Unnamed: 0,Predicted negative,Predicted positive
Is negative,0.734776,0.265224
Is positive,0.232961,0.767039


#### Logistic regression

In [113]:
y_true = y_test
y_pred = logreg.predict(X_test)
matrix = confusion_matrix(y_true, y_pred)

label_names = pd.Series(['negative', 'positive'])
pd.DataFrame(matrix,
     columns='Predicted ' + label_names,
     index='Is ' + label_names).div(matrix.sum(axis=1), axis=0)

Unnamed: 0,Predicted negative,Predicted positive
Is negative,0.734776,0.265224
Is positive,0.232961,0.767039


#### Random forest

In [114]:
y_true = y_test
y_pred = forest.predict(X_test)
matrix = confusion_matrix(y_true, y_pred)

label_names = pd.Series(['negative', 'positive'])
pd.DataFrame(matrix,
     columns='Predicted ' + label_names,
     index='Is ' + label_names).div(matrix.sum(axis=1), axis=0)

Unnamed: 0,Predicted negative,Predicted positive
Is negative,0.741453,0.258547
Is positive,0.281683,0.718317


#### SVC

In [115]:
y_true = y_test
y_pred = svc.predict(X_test)
matrix = confusion_matrix(y_true, y_pred)

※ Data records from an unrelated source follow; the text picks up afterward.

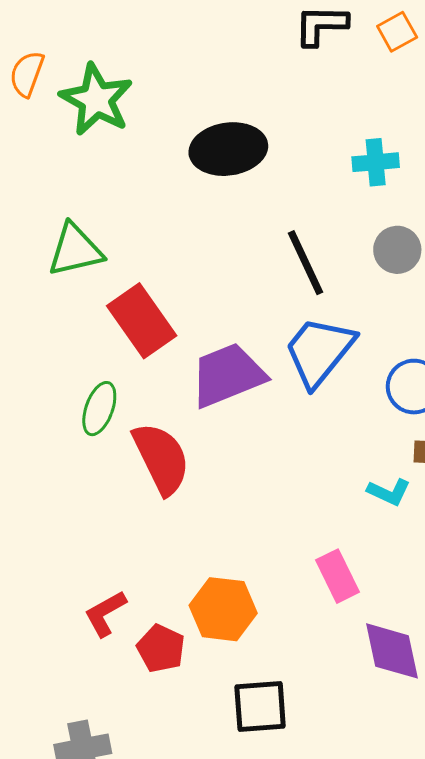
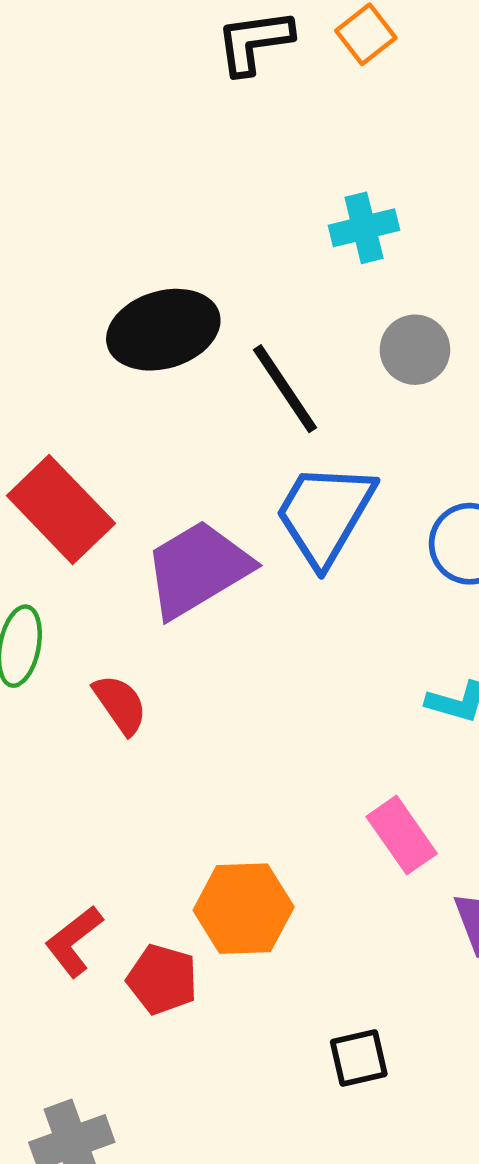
black ellipse: (228, 149) -> (163, 330), moved
red semicircle: (161, 458) -> (120, 704), size x0.6
black square: (260, 707) -> (359, 1058), moved, size x0.7

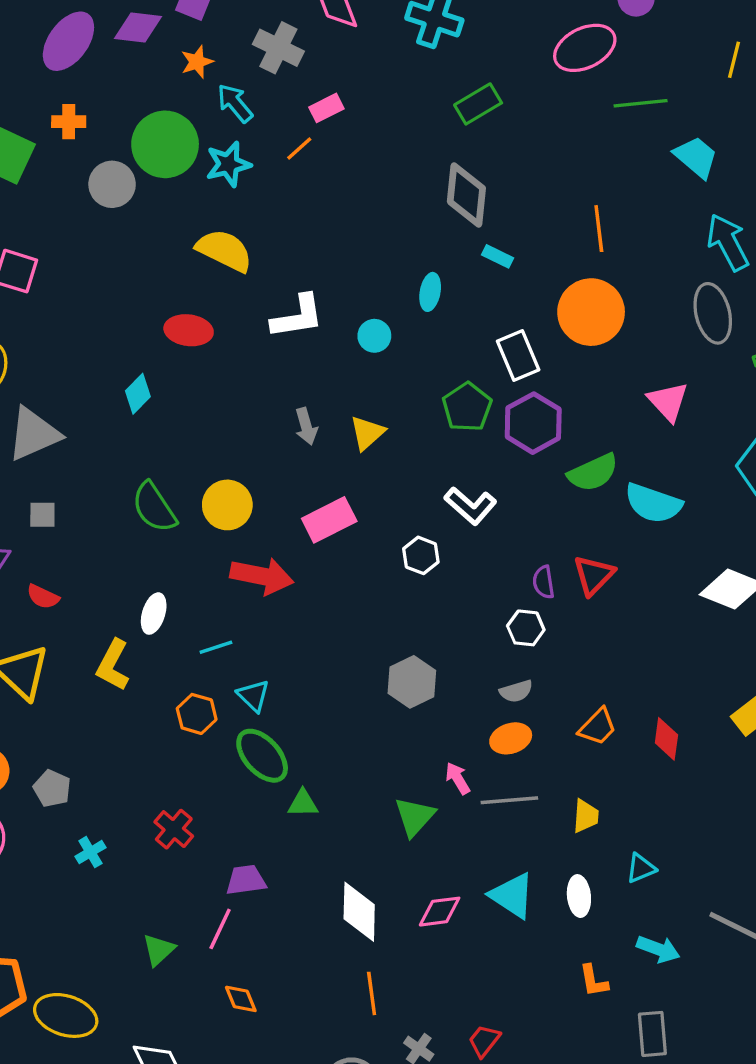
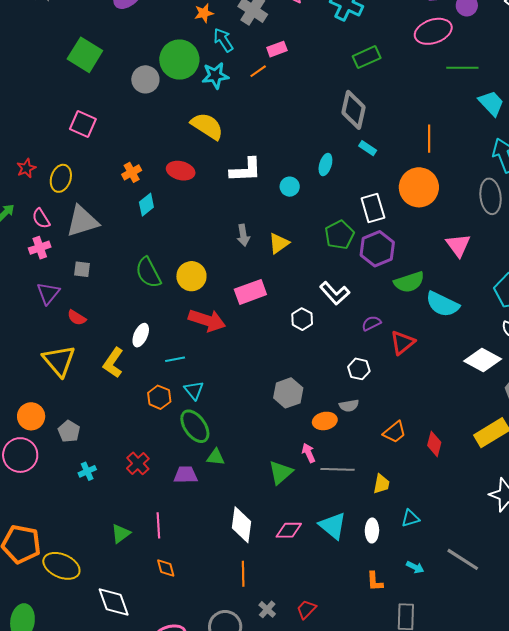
orange cross: (69, 122) -> (132, 172), moved, turned -36
purple semicircle: (544, 582) -> (371, 323), moved, turned 66
orange ellipse: (511, 738) -> (325, 421), moved
purple trapezoid: (246, 880) -> (186, 475), moved
pink line: (220, 929) -> (158, 525), turned -35
cyan arrow: (658, 949) -> (415, 567), size x0.7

label_names = pd.Series(['negative', 'positive'])
pd.DataFrame(matrix,
     columns='Predicted ' + label_names,
     index='Is ' + label_names).div(matrix.sum(axis=1), axis=0)

Unnamed: 0,Predicted negative,Predicted positive
Is negative,0.733173,0.266827
Is positive,0.228168,0.771832


#### Multinomial Naive Bayes

In [116]:
y_true = y_test
y_pred = bayes.predict(X_test)
matrix = confusion_matrix(y_true, y_pred)

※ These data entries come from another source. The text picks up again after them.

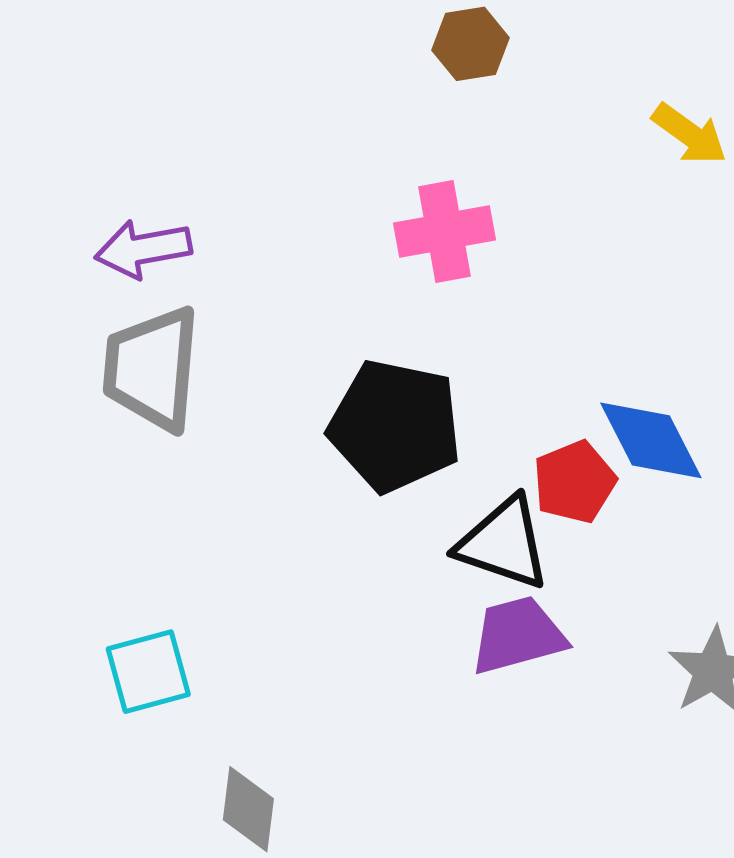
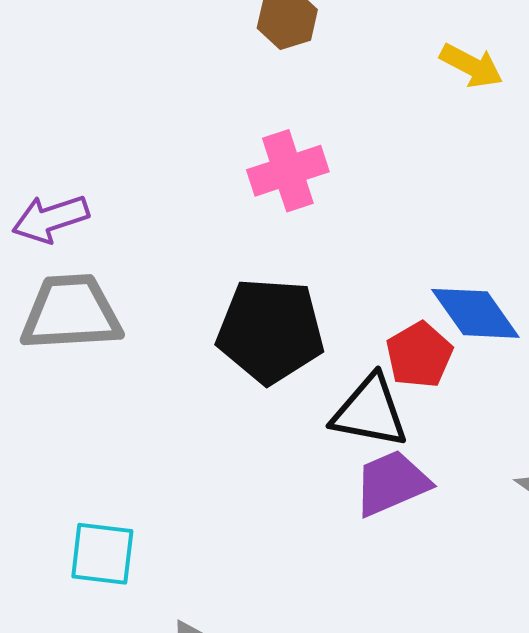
gray trapezoid: (152, 369) -> (71, 313), turned 90
cyan square: (148, 672) -> (102, 554), turned 30

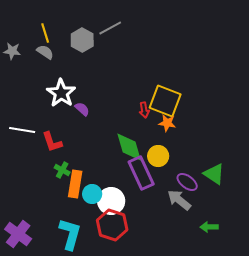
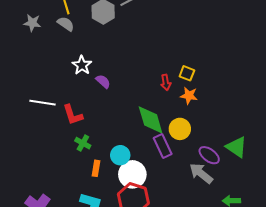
white star: (61, 93) -> (82, 65), size x0.7
yellow square: (165, 101) -> (187, 73), size x0.5
purple rectangle: (141, 173) -> (163, 146), size x0.7
orange rectangle: (75, 184) -> (96, 168), moved, size x0.6
cyan circle: (92, 194) -> (120, 155), moved

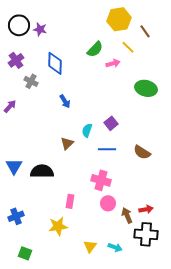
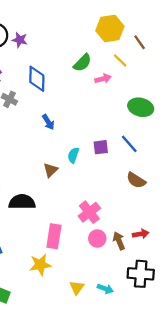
purple square: (111, 123) -> (101, 147), turned 32
blue line: (107, 149) -> (129, 144), moved, turned 48
pink cross: (101, 180) -> (89, 212), turned 36
pink rectangle: (70, 201) -> (54, 236), size x1.5
red arrow: (146, 209) -> (141, 234), moved
brown arrow: (127, 215) -> (119, 241), moved

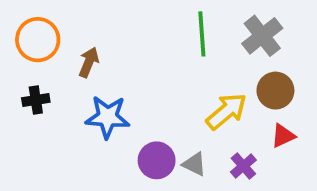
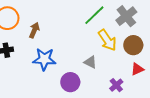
green line: (202, 34) -> (94, 15), turned 50
yellow arrow: (226, 111) -> (107, 40), moved, turned 95
gray triangle: (194, 164) -> (90, 62), moved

label_names = pd.Series(['negative', 'positive'])
pd.DataFrame(matrix,
     columns='Predicted ' + label_names,
     index='Is ' + label_names).div(matrix.sum(axis=1), axis=0)

Unnamed: 0,Predicted negative,Predicted positive
Is negative,0.752671,0.247329
Is positive,0.263312,0.736688


## Review

- Step 1: use a **vectorizer** to convert the tweets into numbers a computer could understand.
- Step 2: Training step to **build** the models 
- Step 3: split the dataset into **train** and **test** dataset
- Step 4: Testing

## Discussion [3]

* Which models performed the best? Explain the big differences between them!
* Do you think it's more important to be sensitive to negativity or positivity? Do we want more positive things incorrectly marked as negative, or more negative things marked as positive?
* They all had very different training times. Which ones offer the best combination of performance?
* What's good accuracy? Do you think 75% is good enough?
* If there are 2 classifiers and both of them are 75% accurate, which is the best?